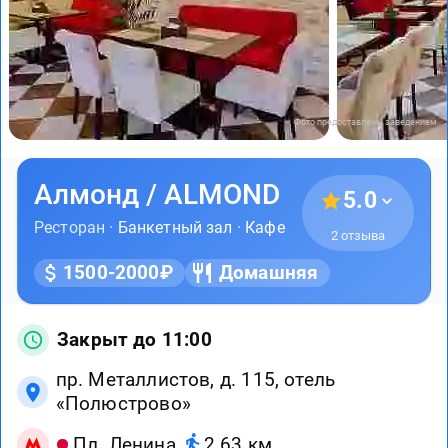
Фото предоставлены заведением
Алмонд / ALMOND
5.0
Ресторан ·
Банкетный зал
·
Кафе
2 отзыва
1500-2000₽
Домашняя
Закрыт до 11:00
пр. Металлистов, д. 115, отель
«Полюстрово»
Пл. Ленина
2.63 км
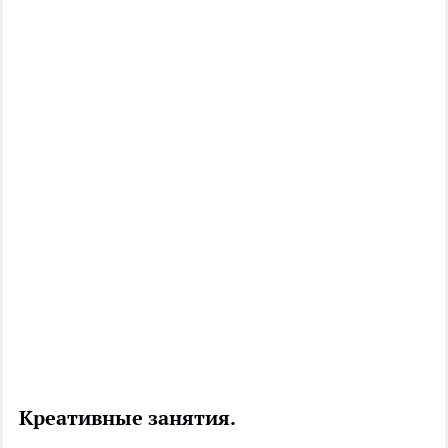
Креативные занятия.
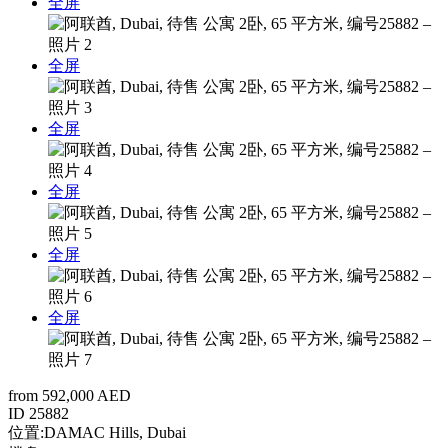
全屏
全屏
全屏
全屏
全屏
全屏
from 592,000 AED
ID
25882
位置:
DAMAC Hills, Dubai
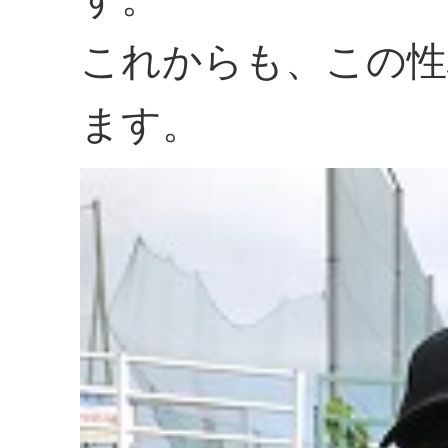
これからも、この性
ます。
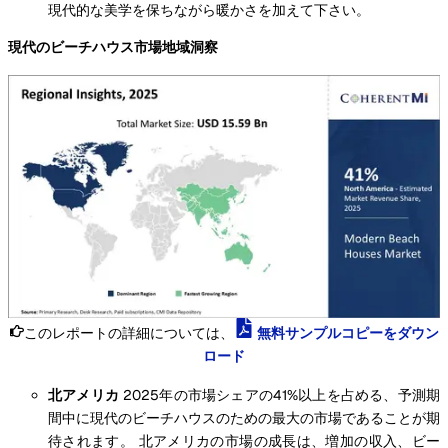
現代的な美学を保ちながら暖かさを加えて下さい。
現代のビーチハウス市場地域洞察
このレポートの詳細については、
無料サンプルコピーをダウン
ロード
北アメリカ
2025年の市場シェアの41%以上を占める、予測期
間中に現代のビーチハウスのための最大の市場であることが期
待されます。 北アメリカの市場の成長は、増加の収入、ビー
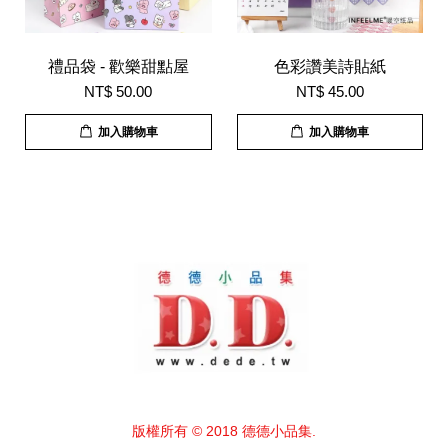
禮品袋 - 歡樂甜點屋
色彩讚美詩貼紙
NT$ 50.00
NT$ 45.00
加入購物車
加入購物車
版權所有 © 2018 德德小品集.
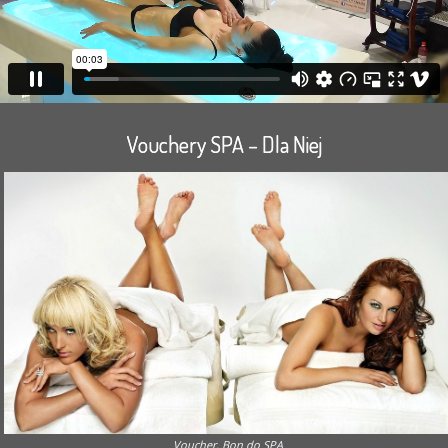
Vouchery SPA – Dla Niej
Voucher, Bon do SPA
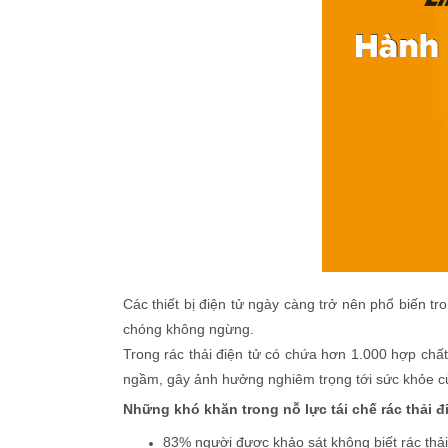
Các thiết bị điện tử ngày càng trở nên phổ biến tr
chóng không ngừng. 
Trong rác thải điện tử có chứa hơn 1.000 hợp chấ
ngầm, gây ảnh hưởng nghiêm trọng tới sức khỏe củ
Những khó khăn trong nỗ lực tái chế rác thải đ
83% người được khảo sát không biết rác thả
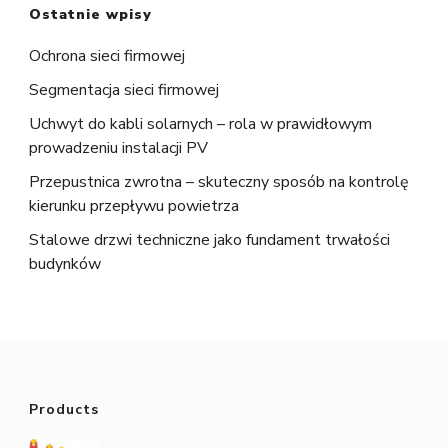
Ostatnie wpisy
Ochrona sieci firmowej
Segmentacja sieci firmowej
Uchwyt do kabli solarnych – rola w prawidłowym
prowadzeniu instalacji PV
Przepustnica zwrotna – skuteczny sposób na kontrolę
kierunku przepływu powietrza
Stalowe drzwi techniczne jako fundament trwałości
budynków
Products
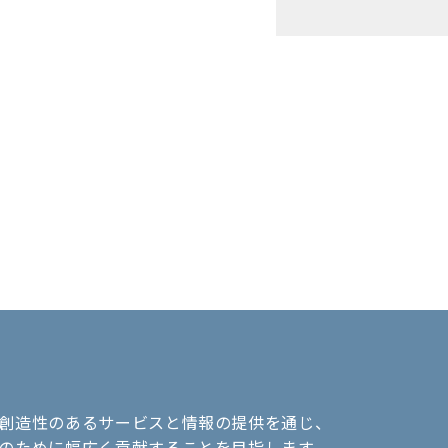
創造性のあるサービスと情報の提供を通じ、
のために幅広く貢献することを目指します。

⁂

### [Directions for this task]
Take each line of the material above that holds the string "firmowej" and copy it.

### [Answer to this problem]
Ochrona sieci firmowej
Segmentacja sieci firmowej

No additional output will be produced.